**WHAT TO WORK ON:** Your output must be the lines below from the line containing "Terms of Use (537, 918)" to the line containing "Impressum (844, 1192)", both lines included, reproduced exactly and without pictures.

=== Begin Enclosure ===

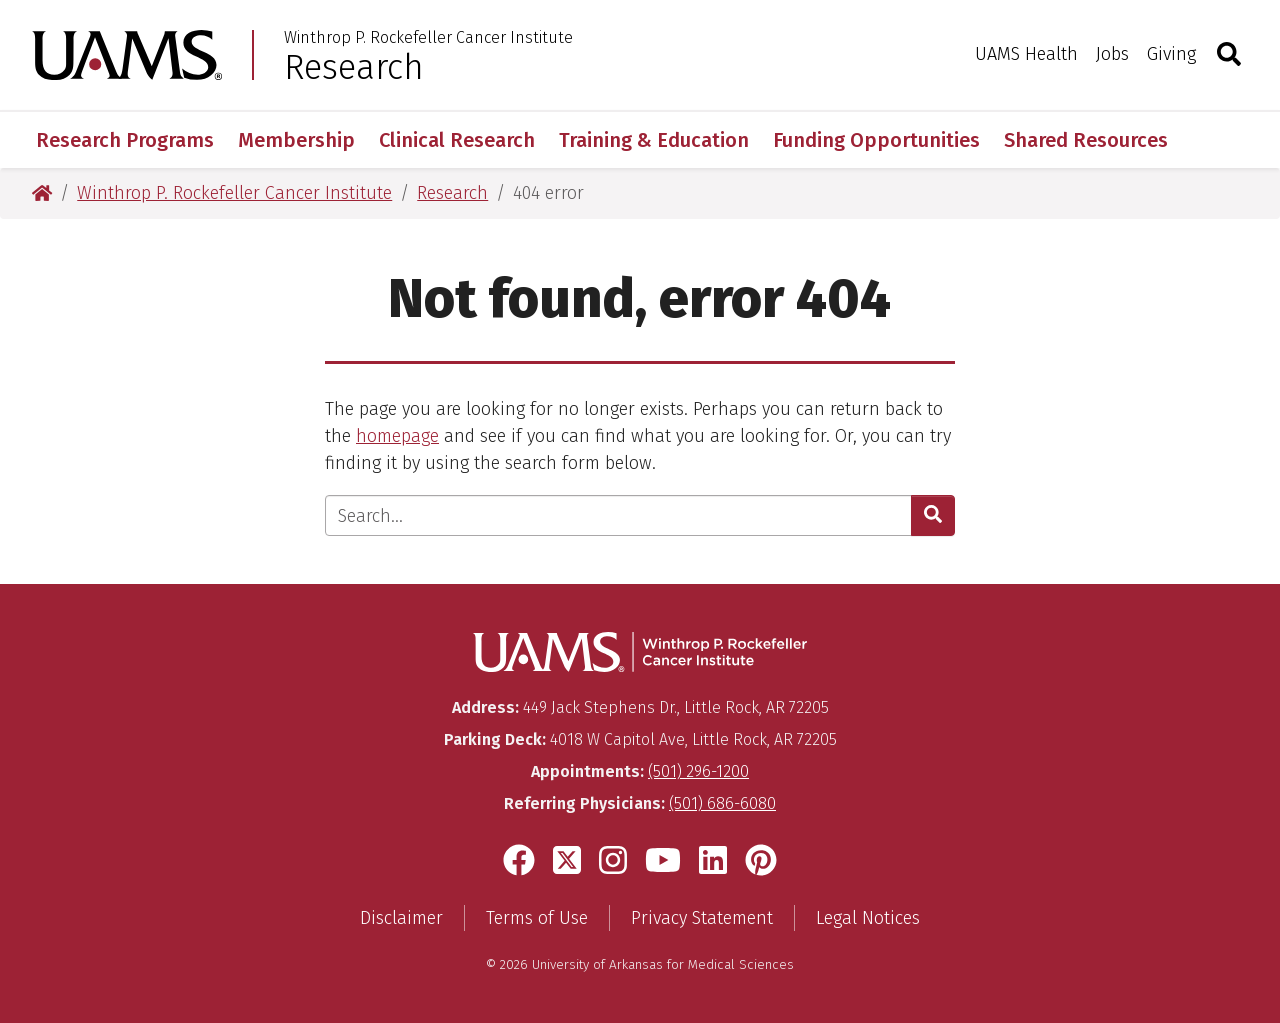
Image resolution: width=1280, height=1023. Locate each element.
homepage (397, 436)
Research (354, 67)
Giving (1171, 54)
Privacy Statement (702, 918)
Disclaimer (401, 918)
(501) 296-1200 (698, 771)
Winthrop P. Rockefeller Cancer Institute (428, 38)
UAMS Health (1026, 54)
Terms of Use (537, 918)
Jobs (1112, 54)
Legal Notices (868, 918)
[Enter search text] (618, 515)
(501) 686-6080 (722, 803)
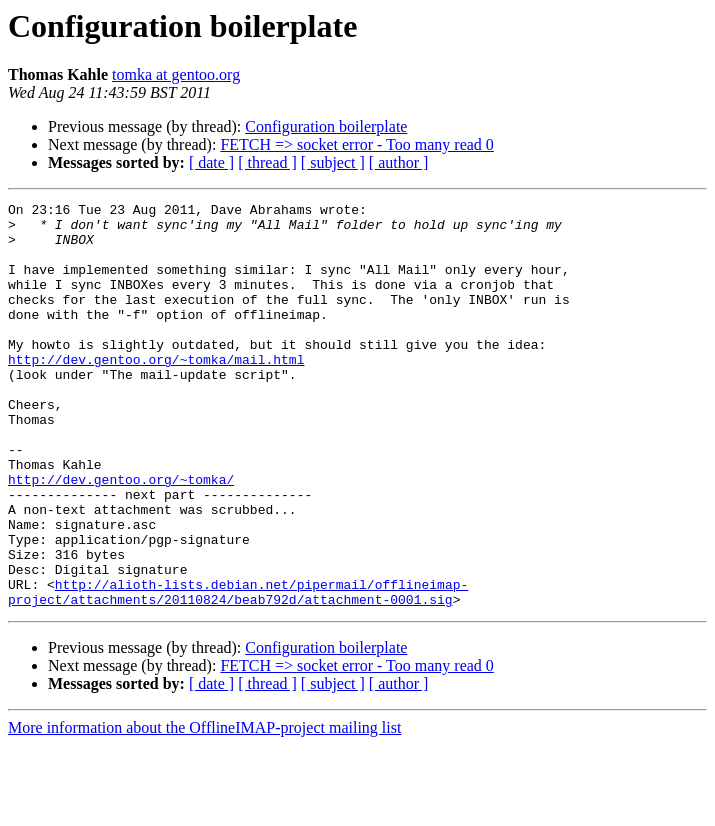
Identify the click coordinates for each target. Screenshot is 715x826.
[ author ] (399, 162)
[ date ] (211, 162)
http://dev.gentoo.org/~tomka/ (121, 536)
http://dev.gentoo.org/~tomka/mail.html (156, 392)
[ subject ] (333, 162)
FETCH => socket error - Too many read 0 (356, 144)
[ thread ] (267, 162)
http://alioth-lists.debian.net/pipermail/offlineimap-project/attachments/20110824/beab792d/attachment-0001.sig (238, 671)
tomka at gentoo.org (176, 74)
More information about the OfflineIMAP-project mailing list (204, 808)
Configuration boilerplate (326, 126)
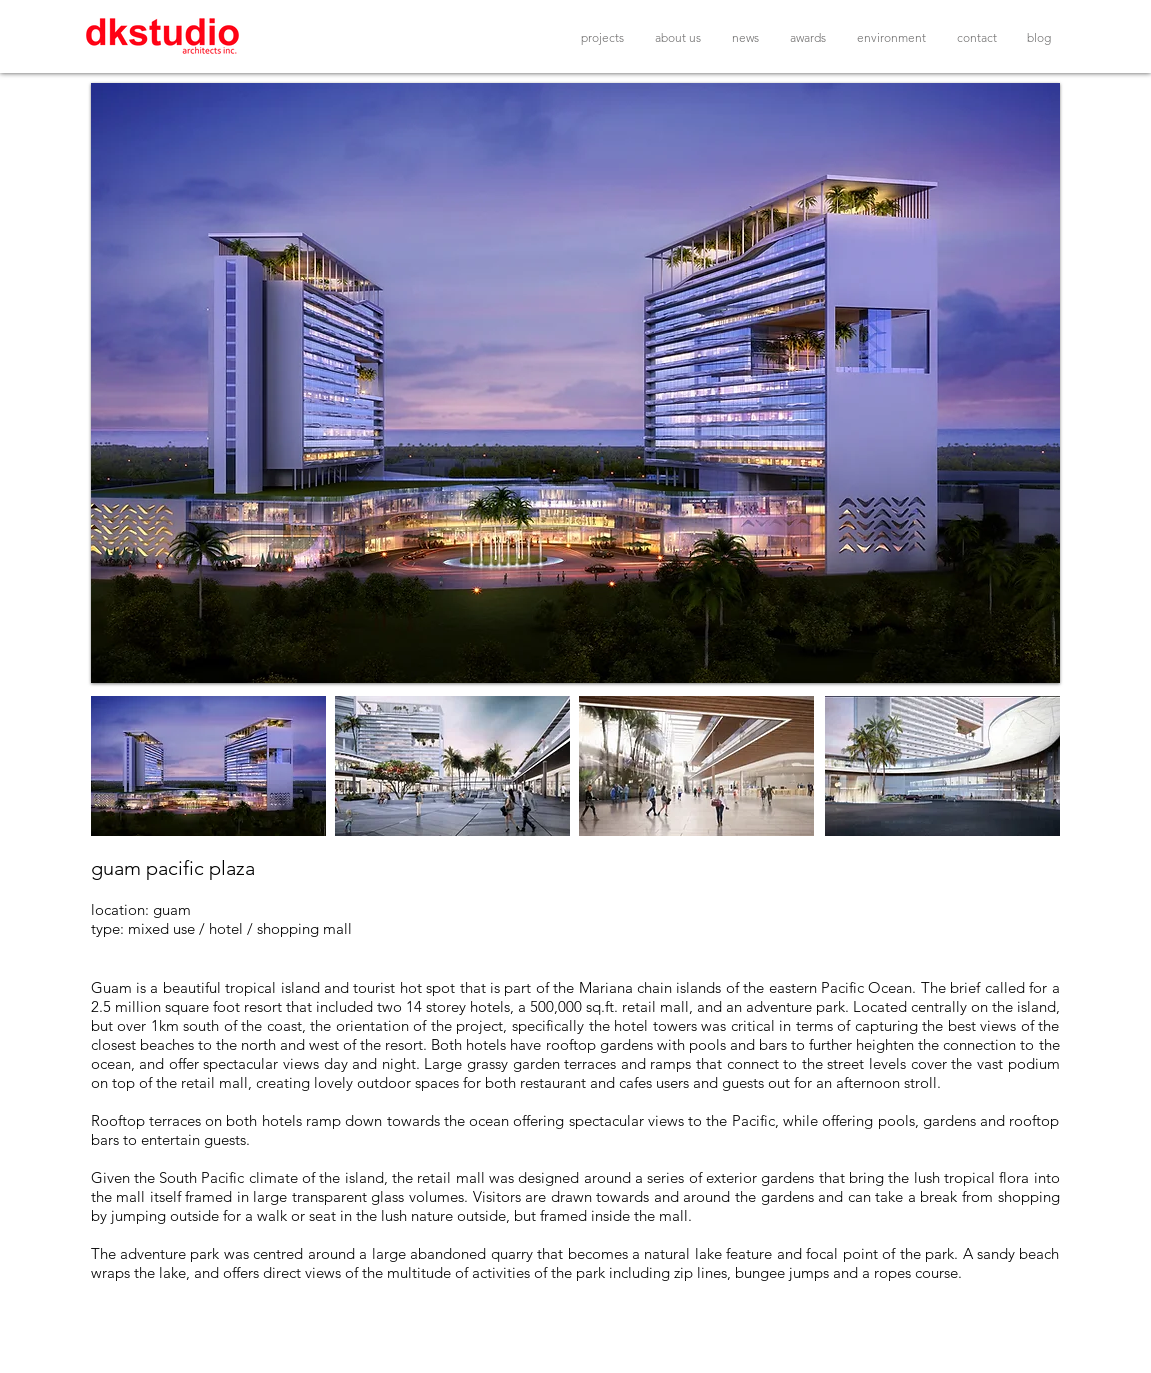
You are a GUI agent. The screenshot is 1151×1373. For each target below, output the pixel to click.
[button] (575, 383)
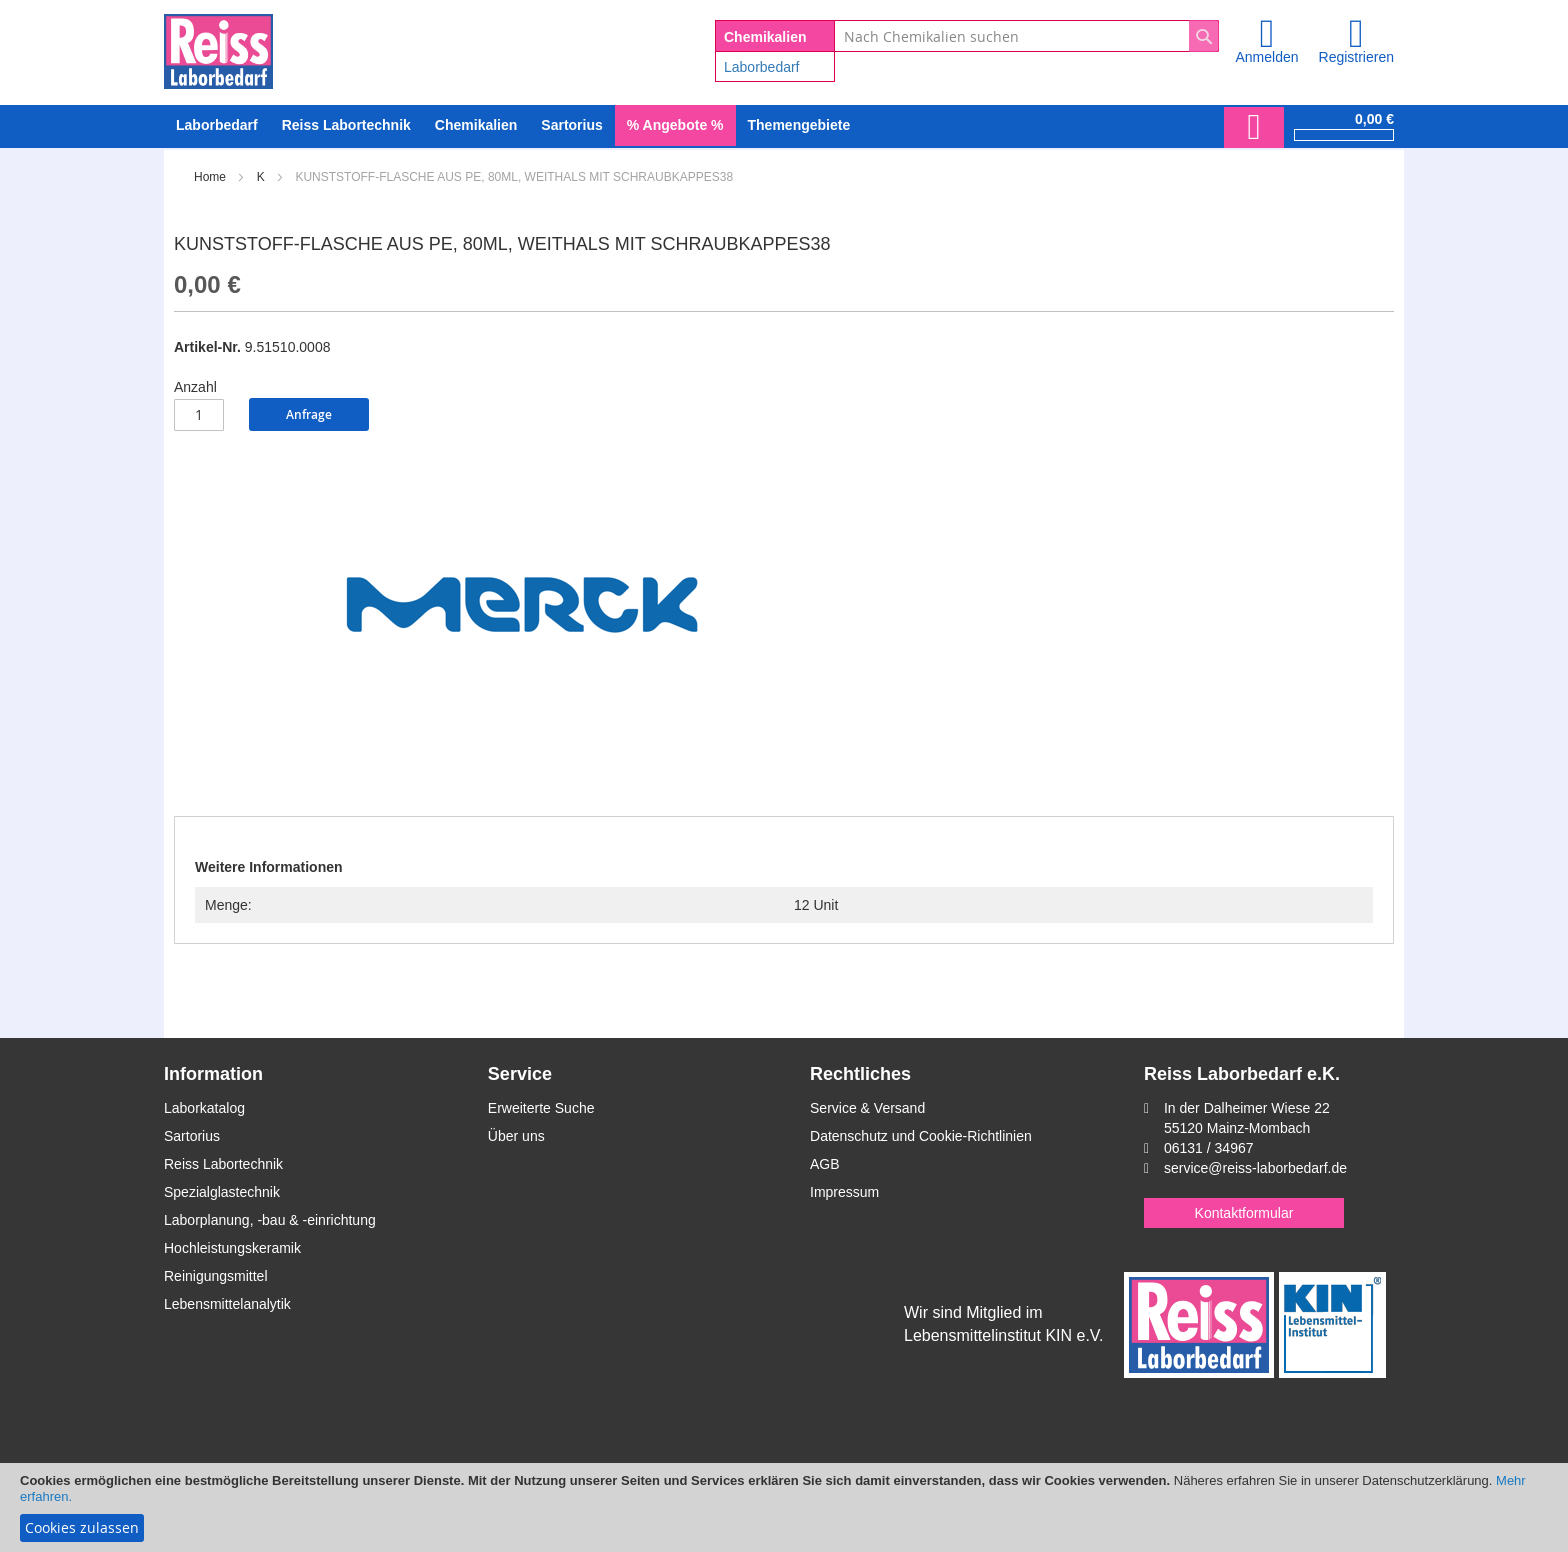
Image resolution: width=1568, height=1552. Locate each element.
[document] (784, 1507)
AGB (825, 1164)
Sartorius (192, 1136)
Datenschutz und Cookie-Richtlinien (921, 1136)
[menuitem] (217, 125)
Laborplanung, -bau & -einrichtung (270, 1220)
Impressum (844, 1192)
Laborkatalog (204, 1108)
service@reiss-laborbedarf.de (1255, 1168)
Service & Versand (867, 1108)
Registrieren (1356, 57)
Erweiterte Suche (541, 1108)
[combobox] (1026, 36)
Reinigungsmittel (216, 1276)
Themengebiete (799, 125)
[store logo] (218, 48)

=== End Enclosure ===

**EXERCISE ANSWER:**
Terms of Use (537, 918)
Jobs (1112, 54)
Legal Notices (868, 918)
[Enter search text] (618, 515)
(501) 686-6080 (722, 803)
Identify the click coordinates for each target. Screenshot is 715x826.
[ author ] (399, 162)
[ date ] (211, 162)
http://dev.gentoo.org/~tomka/ (121, 536)
http://dev.gentoo.org/~tomka/mail.html (156, 392)
[ subject ] (333, 162)
FETCH => socket error - Too many read 0 (356, 144)
[ thread ] (267, 162)
http://alioth-lists.debian.net/pipermail/offlineimap-project/attachments/20110824/beab792d/attachment-0001.sig (238, 671)
tomka at gentoo.org (176, 74)
More information about the OfflineIMAP-project mailing list (204, 808)
Configuration boilerplate (326, 126)
You are a GUI agent. The screenshot is 1151×1373. For each target below, output the pixel to click.
[button] (575, 383)
Image resolution: width=1568, height=1552. Locate each element.
[document] (784, 1507)
AGB (825, 1164)
Sartorius (192, 1136)
Datenschutz und Cookie-Richtlinien (921, 1136)
[menuitem] (217, 125)
Laborplanung, -bau & -einrichtung (270, 1220)
Impressum (844, 1192)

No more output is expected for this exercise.